<スタジアムツアーとHall of Fame> 2006年1月2日
翌日、1月2日。スタジアム・ツアーと Packers Hall of Fame に行く。
ランボー・フィールド内には「ランボー・フィールド・エイトリウム(Lambeau Field Atrium)」という施設があり、そこに「Hall of Fame」をはじめグッズを売っている「Pro Shop」やレストランが入っている。スタジアム・ツアーはエイトリウムのロビーからスタートする。チケットは、Hall of Fame のカウンターで購入する。大人8ドル。
ランボー・ツアーのすごいところは、その開催回数。シアトルのクウェスト・フィールドでは1日に2回しかツアーを開催していない。きちんと調べていないが、他の多くのスタジアムでもその程度の回数だと思う。ところがランボーでは、試合の前日と翌日は朝から夕方まで15分刻みでツアーがスタートしているのだ。「いつ行ってもツアーに参加できる」という状態になっている。それ以外の日にも1日4回は開催されているようだ。すごい。
私は10時からのツアーに参加した。私の他に10名ほどの参加者がいた。ガイドは2人のおっちゃん。まずツアーの「お決まり」で、どこから来たかを言わされる。「ミズーリ」「この近くから」、そして私は「ジャパン!」 驚く参加者。しかしガイドのおっちゃんは驚かない。「過去にはアイスランドやチリやアルゼンチンや・・・(あまりにも多くの国を言ったので全部覚えてない)、そんなところからも来ているよ」ということだった。私も含めてその人たちは、パッカーズという偉大なチームがなければ一生グリーンベイにやって来ることもなかっただろう。
ツアーはちょうど1時間。こんな行程だった。
・外の銅像(ランボーとロンバルディ)を見ながら、チームの歴史について
・スカイボックス
・メディアルーム前
・ロッカールーム前
・選手入場口からフィールドへ
・Oneida Nation Gate を出て、ドン・ハットソン・センターの説明
メディアルーム前では、ガイドのおっちゃんが「静かにね」と言っている。「インタビュー中です。お静かに」という看板も出ている。試合翌日だし、記者会見中なのか(その時はその程度しか思っていなかったが、後に重大な記者会見だったことが判明)。

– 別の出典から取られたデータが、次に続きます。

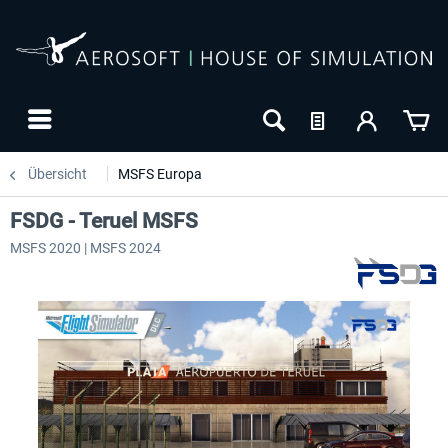
Übersicht
MSFS Europa
FSDG - Teruel MSFS
MSFS 2020 | MSFS 2024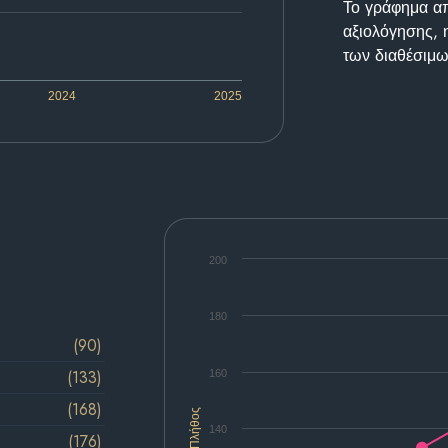
Το γράφημα απε
αξιολόγησης, 
των διαθέσιμω
2024
2025
200
180
(90)
(133)
160
(168)
Πλήθος
140
(176)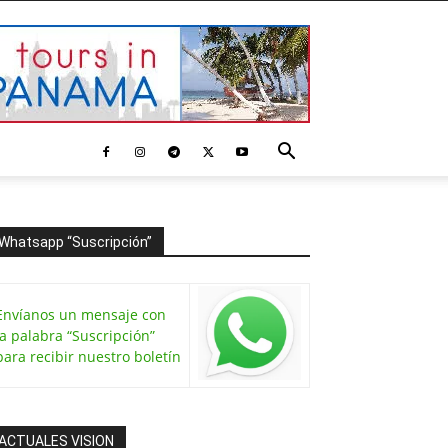
Whatsapp “Suscripción”
Envíanos un mensaje con
la palabra “Suscripción”
para recibir nuestro boletín
ACTUALES VISION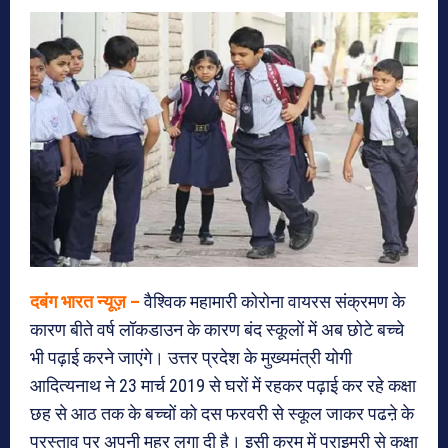
दबंग भारत न्यूज़ –
वैश्विक महामारी कोरोना वायरस संक्रमण के
कारण बीते वर्ष लॉकडाउन के कारण बंद स्कूलों में अब छोटे बच्चे
भी पढ़ाई करने जाएंगे। उत्तर प्रदेश के मुख्यमंत्री योगी
आदित्यनाथ ने 23 मार्च 2019 से घरों में रहकर पढ़ाई कर रहे कक्षा
छह से आठ तक के बच्चों को दस फरवरी से स्कूल जाकर पढऩे के
प्रस्ताव पर अपनी मुहर लगा दी है। इसी क्रम में प्राइमरी से कक्षा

フィールドに出た時は感動した。ファーヴもこの選手入場口から出てきたのか。芝の生えている所には入れないので、ラインの外からフィールドを眺める。ガイドのおっちゃんが記念写真を撮ってくれる。私もフィールドを背に、1枚撮ってもらった。撮影が終わり戻る時、通路のコンクリートにたくさん土が上がっていることに気づく。選手のスパイクについた土がここに残されているのだ。土には芝がくっついている。いかにも天然芝のスタジアムっぽい光景だなと思っていると、ガイドのおっちゃんがこう言った。「芝の上には入れないけど、ここに落ちている芝は持って帰っていいよ」 笑う参加者。おっちゃんは続けて言った。「ほら、その芝、ファーヴが踏んだやつかもしれないよ!」 するとみな芝を拾い始めた。わかりやすいな。面白い。私もひとつまみ持って帰ってきた。あ、これを言ったら検疫にひっかかっちゃいますね(笑)。

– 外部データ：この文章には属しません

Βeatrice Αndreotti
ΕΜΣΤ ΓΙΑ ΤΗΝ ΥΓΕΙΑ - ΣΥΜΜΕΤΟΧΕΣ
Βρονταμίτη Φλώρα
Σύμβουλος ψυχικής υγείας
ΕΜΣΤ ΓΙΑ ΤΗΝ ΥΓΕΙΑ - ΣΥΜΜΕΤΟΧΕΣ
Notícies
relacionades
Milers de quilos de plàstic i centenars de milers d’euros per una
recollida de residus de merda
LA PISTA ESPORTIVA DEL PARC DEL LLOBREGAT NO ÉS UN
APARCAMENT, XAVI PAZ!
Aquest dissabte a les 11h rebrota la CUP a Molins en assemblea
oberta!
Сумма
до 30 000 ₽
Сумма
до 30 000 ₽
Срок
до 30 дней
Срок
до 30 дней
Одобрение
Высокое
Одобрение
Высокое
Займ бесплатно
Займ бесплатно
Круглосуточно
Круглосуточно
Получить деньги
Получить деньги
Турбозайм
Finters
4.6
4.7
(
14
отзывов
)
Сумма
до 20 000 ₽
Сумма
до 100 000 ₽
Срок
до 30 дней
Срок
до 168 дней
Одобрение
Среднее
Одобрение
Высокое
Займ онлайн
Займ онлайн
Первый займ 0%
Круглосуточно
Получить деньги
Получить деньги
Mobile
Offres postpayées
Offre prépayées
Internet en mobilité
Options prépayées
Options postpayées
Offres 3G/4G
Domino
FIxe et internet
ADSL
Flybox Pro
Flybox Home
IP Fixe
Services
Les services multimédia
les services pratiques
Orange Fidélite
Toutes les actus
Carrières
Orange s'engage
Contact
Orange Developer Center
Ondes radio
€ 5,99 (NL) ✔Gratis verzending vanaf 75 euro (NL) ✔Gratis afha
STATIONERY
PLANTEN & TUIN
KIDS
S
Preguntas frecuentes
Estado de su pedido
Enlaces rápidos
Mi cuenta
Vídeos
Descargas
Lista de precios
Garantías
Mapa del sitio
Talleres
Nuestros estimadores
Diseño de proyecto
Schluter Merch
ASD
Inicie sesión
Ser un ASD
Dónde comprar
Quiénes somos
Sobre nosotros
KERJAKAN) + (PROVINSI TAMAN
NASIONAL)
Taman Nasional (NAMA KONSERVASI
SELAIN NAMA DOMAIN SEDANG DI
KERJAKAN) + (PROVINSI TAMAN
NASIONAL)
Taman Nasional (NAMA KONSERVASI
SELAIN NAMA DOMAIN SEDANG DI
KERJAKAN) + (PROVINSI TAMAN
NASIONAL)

ツアーが終わりおっちゃんと握手をしてもう一度エイトリウムに戻る時、参加者の女性が話しかけてきた。「あなた日本から来たの?」「うん。ファーヴが最後かもしれないっていうから、試合を観に来たんだ」「へえ!」「みんな、私のことをクレイジーって言うんだ」「いや、すごい(awesome)と思うよ!」
という会話をしている時、頭上のテレビで「Breaking News」が入った。見ると「Mike Sherman Fired」というタイトルで、パッカーズのトンプソンGMが記者会見をしている。シャーマンHC解任。みな立ち止まり、釘付けでニュースを見ている。メディアルームで行われている記者会見って、これだったのか! 今テレビで見ている光景は、私が今いる建物の中、すぐそこで行われているものなのだ。テレビを見ている人々の空気は、何となく重かった。シャーマンHCがチームを去ればファーヴが引退すると憶測されているからだ。私もしばらくそのニュースを見ていたが、音声が小さく何を言っているのかよくわからなかった。

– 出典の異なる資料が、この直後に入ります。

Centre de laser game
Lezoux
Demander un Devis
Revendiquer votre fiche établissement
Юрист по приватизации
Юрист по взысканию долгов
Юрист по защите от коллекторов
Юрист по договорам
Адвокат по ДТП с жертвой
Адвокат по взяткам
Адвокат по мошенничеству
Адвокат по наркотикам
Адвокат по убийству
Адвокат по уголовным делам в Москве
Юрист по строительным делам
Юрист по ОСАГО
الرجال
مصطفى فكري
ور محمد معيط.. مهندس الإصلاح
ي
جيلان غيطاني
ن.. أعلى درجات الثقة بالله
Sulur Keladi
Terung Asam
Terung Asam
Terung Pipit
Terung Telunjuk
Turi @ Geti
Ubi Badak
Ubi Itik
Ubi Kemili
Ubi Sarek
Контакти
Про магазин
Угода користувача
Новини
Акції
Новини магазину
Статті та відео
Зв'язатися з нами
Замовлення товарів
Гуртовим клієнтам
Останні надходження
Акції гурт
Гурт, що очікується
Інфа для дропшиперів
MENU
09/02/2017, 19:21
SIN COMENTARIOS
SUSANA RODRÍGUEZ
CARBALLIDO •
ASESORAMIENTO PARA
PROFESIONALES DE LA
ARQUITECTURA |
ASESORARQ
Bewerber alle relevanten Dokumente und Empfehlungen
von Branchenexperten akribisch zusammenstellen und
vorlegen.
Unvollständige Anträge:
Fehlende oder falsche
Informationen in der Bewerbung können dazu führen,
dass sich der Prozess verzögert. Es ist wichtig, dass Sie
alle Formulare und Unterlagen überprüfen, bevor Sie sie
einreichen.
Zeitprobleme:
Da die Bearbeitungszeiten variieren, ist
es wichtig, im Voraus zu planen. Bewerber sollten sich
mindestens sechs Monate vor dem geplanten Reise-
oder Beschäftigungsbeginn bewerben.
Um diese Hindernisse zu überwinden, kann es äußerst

気を取り直し、Hall of Fame へ。まず20分ほどのVTRを見る部屋に通される。パッカーズの歴史をまとめたものだ。映像があるので内容は把握でき、なかなか感動的なつくりになっているのだが、私のリスニング能力では細かいところまでは聞き取れない。勉強しないと。それが終わると展示室へ。チーム創設から現在まで、様々な説明と展示物がある。ロンバルディ時代のものが多い。私は1990年代以降しか詳しいことがわからないのでちょっと残念。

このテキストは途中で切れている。